Top of GIVEN DATA

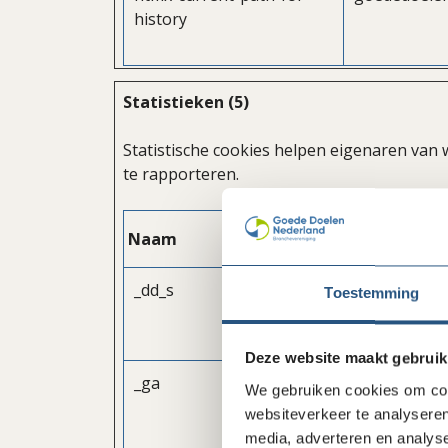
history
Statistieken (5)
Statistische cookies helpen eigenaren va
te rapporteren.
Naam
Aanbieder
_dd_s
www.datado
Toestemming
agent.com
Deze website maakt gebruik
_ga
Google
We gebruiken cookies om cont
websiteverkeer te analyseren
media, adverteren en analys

Bottom of GIVEN DATA
Top of GIVEN DATA

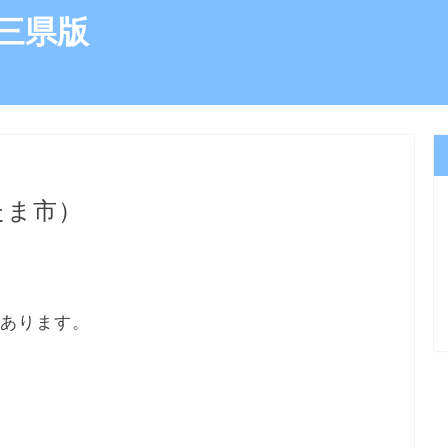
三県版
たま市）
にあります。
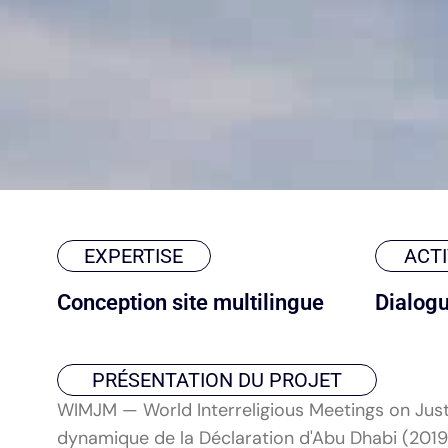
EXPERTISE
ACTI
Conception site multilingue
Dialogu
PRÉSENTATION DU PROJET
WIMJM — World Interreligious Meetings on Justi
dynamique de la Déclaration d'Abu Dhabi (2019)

Bottom of GIVEN DATA
Top of GIVEN DATA

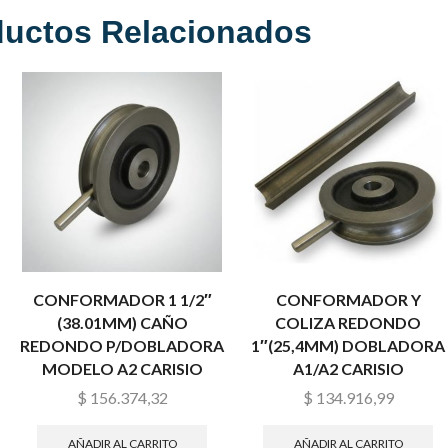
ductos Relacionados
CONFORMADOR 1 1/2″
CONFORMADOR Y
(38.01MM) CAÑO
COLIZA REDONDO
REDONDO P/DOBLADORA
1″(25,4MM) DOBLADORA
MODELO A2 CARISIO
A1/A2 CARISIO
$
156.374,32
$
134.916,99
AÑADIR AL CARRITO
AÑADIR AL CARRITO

Bottom of GIVEN DATA

EXERCISE INSTRUCTIONS → Within the data above, pick out all lines holding the word "DOBLADORA".

EXERCISE OUTPUT →
REDONDO P/DOBLADORA
1″(25,4MM) DOBLADORA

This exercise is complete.